After the intermission, the female students came together in a Despina led food laboratory, where very ripe and very colorful fruits and vegetables were displayed, and intermingled videographically with playful erotic imagery, while Despina encouraged the young women, one and all, to partake freely of the pleasures of life.
Mme. Signeyrole’s Cosi fan tutte was total and complete magic! Though the second act still got long, and as usual there more Despina than you wanted.
The final image were the six principals in their grand finale ensemble, furtively moving here and there, always alone on a revolving stage. We saw, quite graphically, that it is very dangerous, and cruel to play with human emotions.

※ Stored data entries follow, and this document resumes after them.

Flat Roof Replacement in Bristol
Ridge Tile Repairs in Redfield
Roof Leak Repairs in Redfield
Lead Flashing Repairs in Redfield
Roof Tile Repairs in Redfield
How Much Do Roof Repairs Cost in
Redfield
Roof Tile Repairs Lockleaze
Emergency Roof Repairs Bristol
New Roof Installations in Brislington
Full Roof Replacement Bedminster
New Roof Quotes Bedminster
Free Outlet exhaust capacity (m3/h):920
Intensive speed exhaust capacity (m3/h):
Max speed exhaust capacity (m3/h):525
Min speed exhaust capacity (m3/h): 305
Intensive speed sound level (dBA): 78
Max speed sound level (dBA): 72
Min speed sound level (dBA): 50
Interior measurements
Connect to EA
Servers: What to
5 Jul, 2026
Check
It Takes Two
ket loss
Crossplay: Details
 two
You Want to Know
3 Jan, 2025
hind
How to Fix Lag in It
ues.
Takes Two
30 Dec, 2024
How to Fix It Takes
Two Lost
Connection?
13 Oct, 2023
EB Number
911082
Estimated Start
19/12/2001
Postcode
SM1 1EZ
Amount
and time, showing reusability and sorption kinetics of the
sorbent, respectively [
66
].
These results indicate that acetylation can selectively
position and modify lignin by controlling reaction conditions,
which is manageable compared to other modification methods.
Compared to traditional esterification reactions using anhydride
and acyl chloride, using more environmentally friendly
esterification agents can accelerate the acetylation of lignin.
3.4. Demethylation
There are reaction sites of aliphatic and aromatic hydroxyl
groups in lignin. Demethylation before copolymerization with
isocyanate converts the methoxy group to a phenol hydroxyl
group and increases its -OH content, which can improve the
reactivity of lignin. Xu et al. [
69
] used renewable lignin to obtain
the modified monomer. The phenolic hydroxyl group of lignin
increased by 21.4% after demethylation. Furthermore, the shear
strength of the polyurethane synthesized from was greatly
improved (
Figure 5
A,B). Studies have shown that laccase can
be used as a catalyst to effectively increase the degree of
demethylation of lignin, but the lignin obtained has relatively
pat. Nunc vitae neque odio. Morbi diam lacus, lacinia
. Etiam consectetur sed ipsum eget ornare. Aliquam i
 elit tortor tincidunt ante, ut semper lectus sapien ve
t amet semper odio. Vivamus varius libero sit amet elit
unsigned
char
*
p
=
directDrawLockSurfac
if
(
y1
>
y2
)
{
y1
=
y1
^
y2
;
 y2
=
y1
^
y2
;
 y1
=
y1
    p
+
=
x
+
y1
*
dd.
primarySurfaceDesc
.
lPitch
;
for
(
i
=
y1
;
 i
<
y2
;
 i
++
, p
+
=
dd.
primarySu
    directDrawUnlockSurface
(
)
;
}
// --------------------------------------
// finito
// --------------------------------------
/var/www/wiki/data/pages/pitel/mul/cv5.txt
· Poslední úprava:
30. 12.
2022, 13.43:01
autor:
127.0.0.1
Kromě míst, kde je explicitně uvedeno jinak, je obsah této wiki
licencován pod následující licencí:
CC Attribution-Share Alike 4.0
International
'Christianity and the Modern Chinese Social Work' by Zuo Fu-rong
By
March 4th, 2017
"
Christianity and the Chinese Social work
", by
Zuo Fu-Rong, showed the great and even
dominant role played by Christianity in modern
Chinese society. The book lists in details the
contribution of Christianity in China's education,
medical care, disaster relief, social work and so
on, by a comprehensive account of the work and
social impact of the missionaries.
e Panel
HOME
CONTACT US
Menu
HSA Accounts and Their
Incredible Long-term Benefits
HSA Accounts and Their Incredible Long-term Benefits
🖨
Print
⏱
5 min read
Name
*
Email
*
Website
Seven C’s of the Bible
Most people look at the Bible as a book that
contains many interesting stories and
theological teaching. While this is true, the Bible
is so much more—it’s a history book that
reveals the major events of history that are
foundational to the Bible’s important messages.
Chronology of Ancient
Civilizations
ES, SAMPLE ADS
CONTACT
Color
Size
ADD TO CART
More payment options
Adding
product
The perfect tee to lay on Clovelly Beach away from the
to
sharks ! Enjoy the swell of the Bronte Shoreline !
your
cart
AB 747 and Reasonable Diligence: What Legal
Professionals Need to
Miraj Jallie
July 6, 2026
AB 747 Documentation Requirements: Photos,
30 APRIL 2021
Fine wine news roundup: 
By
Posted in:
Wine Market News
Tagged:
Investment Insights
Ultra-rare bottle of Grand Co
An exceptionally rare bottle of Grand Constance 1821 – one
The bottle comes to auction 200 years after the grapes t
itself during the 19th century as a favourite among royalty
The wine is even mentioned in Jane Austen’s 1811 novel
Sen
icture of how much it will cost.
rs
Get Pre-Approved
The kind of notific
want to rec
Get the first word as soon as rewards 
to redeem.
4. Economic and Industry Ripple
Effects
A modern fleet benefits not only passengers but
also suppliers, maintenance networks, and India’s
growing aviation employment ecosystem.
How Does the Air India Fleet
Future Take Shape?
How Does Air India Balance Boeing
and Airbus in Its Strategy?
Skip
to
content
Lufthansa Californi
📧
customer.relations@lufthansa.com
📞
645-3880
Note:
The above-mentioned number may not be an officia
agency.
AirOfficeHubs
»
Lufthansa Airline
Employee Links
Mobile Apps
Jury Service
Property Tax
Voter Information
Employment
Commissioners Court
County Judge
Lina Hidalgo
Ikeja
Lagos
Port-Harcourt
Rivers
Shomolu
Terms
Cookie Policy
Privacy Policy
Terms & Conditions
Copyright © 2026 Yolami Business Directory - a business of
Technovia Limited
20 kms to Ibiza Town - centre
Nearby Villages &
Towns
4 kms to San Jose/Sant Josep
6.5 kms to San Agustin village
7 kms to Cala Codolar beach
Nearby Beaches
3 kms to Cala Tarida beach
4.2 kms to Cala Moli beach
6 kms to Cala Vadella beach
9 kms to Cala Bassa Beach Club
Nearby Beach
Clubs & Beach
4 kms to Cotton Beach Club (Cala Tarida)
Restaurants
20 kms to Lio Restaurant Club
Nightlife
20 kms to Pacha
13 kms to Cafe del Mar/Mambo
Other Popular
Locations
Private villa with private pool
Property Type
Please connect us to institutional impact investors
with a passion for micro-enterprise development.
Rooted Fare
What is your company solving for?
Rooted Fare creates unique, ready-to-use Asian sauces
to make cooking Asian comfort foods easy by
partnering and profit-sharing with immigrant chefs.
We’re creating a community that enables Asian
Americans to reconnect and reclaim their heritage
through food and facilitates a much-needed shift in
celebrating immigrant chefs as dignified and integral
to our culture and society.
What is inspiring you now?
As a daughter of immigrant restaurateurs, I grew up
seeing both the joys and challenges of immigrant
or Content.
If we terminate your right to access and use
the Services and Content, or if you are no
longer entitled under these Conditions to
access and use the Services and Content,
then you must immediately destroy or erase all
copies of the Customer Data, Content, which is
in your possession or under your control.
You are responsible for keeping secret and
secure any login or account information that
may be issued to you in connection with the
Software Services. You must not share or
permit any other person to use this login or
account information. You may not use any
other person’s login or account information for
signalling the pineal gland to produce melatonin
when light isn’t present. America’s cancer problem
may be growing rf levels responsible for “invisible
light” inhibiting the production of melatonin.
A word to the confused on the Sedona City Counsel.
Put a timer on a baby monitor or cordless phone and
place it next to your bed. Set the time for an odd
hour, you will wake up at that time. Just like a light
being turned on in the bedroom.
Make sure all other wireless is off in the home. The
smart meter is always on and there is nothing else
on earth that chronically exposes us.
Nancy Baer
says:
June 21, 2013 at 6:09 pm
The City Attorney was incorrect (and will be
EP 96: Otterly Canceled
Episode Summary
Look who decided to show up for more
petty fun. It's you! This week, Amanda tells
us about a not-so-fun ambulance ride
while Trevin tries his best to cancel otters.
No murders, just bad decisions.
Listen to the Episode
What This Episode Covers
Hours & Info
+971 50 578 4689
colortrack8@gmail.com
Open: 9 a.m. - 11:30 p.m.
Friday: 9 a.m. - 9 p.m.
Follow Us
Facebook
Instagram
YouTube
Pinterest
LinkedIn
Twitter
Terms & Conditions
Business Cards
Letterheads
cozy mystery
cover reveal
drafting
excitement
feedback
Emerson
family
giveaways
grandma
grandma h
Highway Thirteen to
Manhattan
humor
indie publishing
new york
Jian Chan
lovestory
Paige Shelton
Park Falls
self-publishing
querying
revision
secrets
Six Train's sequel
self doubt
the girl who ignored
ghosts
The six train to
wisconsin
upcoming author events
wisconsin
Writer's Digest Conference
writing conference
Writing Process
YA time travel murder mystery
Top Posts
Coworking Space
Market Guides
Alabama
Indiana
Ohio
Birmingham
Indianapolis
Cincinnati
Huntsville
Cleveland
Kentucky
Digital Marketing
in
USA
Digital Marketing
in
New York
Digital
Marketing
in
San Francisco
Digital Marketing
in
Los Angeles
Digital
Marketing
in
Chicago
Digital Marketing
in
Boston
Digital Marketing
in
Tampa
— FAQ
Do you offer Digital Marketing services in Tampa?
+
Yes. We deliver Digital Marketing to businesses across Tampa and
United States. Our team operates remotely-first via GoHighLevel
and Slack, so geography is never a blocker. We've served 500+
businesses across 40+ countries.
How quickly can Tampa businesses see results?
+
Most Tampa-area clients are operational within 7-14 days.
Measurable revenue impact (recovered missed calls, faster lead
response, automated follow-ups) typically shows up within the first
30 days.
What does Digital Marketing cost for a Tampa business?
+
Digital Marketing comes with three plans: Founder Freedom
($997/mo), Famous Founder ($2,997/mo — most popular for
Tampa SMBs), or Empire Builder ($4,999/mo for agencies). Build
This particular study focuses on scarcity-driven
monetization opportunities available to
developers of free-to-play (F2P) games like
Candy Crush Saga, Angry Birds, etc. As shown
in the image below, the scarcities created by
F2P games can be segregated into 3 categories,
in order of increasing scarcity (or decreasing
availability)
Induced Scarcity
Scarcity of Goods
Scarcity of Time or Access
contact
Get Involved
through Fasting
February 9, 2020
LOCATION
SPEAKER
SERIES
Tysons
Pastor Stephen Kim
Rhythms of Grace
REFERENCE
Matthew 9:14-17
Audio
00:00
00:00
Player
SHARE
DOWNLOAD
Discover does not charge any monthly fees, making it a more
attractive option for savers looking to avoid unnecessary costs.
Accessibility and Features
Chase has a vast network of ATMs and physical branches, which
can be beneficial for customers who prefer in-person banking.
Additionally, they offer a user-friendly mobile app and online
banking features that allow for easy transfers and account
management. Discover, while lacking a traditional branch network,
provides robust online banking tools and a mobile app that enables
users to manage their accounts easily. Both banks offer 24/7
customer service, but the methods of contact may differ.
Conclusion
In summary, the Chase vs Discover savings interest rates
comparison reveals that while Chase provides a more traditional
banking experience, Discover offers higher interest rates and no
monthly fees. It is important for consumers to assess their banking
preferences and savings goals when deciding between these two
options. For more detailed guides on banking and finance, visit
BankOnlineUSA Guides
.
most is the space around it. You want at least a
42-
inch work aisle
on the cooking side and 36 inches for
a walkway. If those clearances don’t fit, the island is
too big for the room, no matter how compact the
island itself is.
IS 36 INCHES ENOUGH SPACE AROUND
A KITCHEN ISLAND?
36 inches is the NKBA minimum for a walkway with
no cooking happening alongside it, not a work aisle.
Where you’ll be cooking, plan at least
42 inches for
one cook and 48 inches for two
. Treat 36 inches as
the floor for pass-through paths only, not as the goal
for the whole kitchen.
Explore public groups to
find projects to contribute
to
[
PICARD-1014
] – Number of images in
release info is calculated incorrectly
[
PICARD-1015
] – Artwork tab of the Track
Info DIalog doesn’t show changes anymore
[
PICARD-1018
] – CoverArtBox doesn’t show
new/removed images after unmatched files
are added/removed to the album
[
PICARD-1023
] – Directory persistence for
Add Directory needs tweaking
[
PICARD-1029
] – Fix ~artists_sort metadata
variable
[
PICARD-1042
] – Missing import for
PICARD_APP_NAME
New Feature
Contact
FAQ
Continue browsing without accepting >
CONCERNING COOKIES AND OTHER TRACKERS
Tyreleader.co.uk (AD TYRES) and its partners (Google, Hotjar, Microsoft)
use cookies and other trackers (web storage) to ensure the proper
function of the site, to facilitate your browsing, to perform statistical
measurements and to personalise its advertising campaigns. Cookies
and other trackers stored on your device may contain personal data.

The magic did not stop with the staging. British conductor Duncan Ward set delightful tempos that kept up and encouraged the playful staging, tempos that were sometimes in an elevated briskness, sometimes sharpening the rhythms that we are [so very] used to. But never did the maestro lose tract of the stage — there was a perfect synergy of pit to stage. Interestingly the maestro kept the string sound well below the woodwinds (flutes, clarinets, oboes, bassoons) that strongly brought forth the myriad colors of the score. Fortepiano was the continuo instrument.
The Opéra de Lyon is one of the more progressive stages in Europe. Its audience is well attuned to the importance of maintaining a dramaturgical tension in the staging of an opera, rather then focusing on individual performative moments, i.e applauding a well sung aria. While this is certainly disconcerting for someone not initiated into Lyonnaise operatic protocol, one quickly and appreciatively adapts.
But the audience on June 18 could not help themselves. Applause broke out after Fiordiligi’s “Come scoglio,” sung with brutal resolve in very clear voice by soprano Tamara Banješeviċ, and broke out again after Ferrando’s “Ah, lo veggio, quell’anima bella,” sung in wrenchingly soft despair by tenor Robert Lewis.

The youth of the cast brought infectious energy to the performance, and an appreciation of the accomplishments of the young artist programs around the world. The entire cast exhibited solid technique, knowing stage presence, and carefully applied musicianship. Conductor Duncan Ward as well had preparation at the Karajan Academy of the Berlin Philharmonic, a protege of Simon Rattle.
The extensive video was created by Marie-Éve Signeyrole, Strasburg designer Fabien Teigné imagined the sets and costumes. The effective lighting was by Strasburg designer Philippe Berthomé. French dramaturg Louis Gelsier oversaw the transposition of Cosi to the university setting, as he had of Vincent Huguet’s transposition of Massenet’s Manon from 1731 to 1924, playing simultaneously at the Opéra Bastille in Paris (see my review just beside this review).